- Problem -
Could you please return each line of the data that has the word "page"?

- Given data -
****************

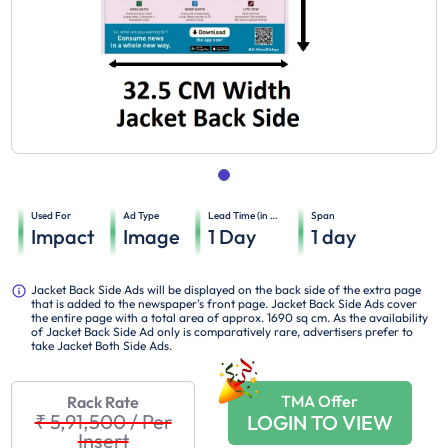
Used For
Ad Type
Lead Time (in days)
Span
Impact
Image
1
Day
1
day
Jacket Back Side Ads will be displayed on the back side of the extra page
that is added to the newspaper's front page. Jacket Back Side Ads cover
the entire page with a total area of approx. 1690 sq cm. As the availability
of Jacket Back Side Ad only is comparatively rare, advertisers prefer to
take Jacket Both Side Ads.
TMA Offer
Rack Rate
₹ 5,91,500
/
Per
LOGIN TO VIEW
Insert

****************

- Answer box -
Jacket Back Side Ads will be displayed on the back side of the extra page
that is added to the newspaper's front page. Jacket Back Side Ads cover
the entire page with a total area of approx. 1690 sq cm. As the availability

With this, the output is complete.